Il Parlamento europeo, già nella posizione che aveva espresso a luglio nei confronti della consultazione aperta dalla Commissione europea sul Libro verde sulla 'Modernizzazione del Diritto del lavoro per affrontare le sfide del nuovo secolo', ha scelto una strada di grande coerenza, cercando di evitare lo scontro ideologico e mettendo in campo tutta la sua tradizione di garante del modello sociale europeo e di convinto assertore della Strategia di Lisbona: maggiore occupazione, occupazione di qualità!

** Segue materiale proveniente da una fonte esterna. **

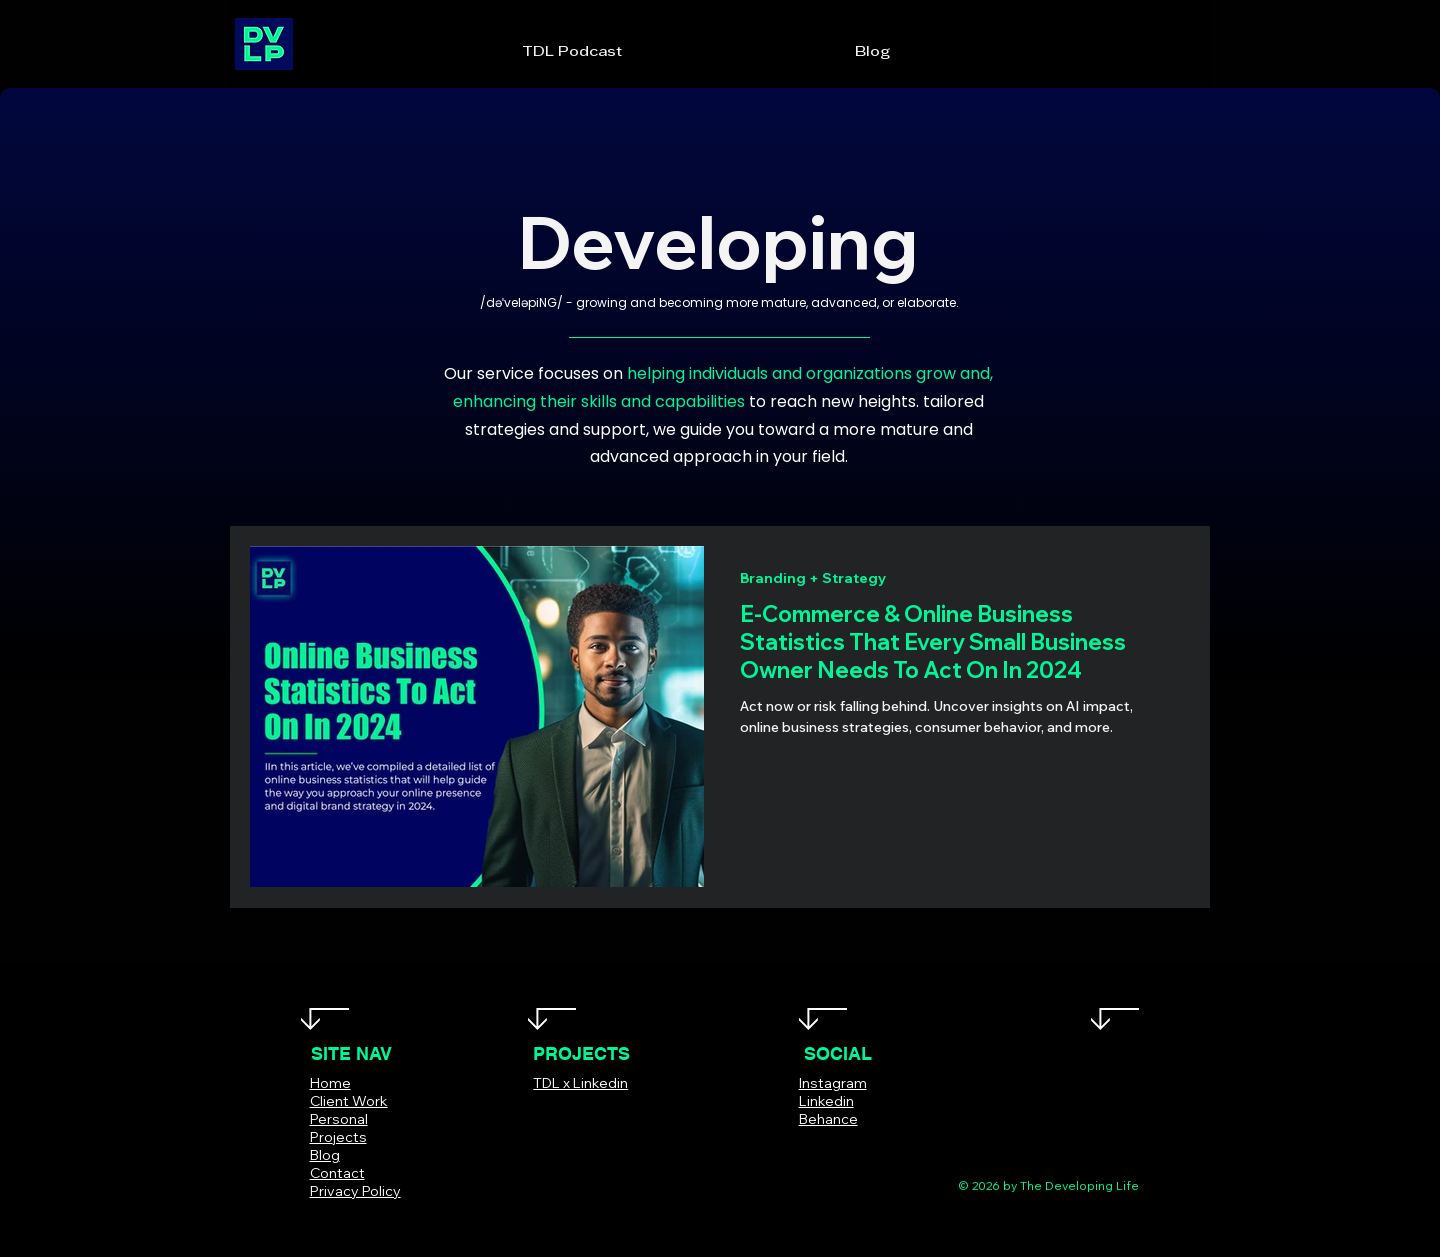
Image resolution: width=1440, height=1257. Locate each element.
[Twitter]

Normalmente si ritiene che sia una strategia volta a rendere più flessibile il mercato del lavoro e a compensare, con sostegni economici e formativi, il passaggio da un posto di lavoro all'altro. Una visione tutto sommato difensiva, di contenimento del danno, mentre quello di cui abbiamo bisogno é rilancio, innovazione, qualità.
Può essere particolarmente utile provare a declinare la flexicurity al femminile. In questo modo, possiamo trovare una corretta chiave di ingresso. Intanto abbiamo la possibilità di rilevare che sono le donne le principali destinatarie dei lavori più precari e instabili. E poi, nello stesso tempo, possiamo scoprire tutte le potenzialità positive di questa strategia, se però - e soltanto se - intendiamo la flessibilità non come precarizzazione dei rapporti di lavoro, ma come organizzazione flessibile del lavoro e dei tempi per incontrare le esigenze delle persone, il loro benessere e, quindi, la qualità del lavoro e la produttività. E se intendiamo la sicurezza non solo come indennità e formazione, ma anche come accompagnamento nelle diverse attività e scelte durante la vita delle persone e ripensamento complessivo del sistema di Welfare, meno incardinato sulla sola condizione di lavoratore subordinato.
E' così che si entra nella prospettiva propositiva e innovativa. I cambiamenti demografici, climatici, dei sistemi finanziari e produttivi come delle relazioni sociali e familiari sono sfide che chiedono strategie rivolte al futuro, non vecchie ricette del passato.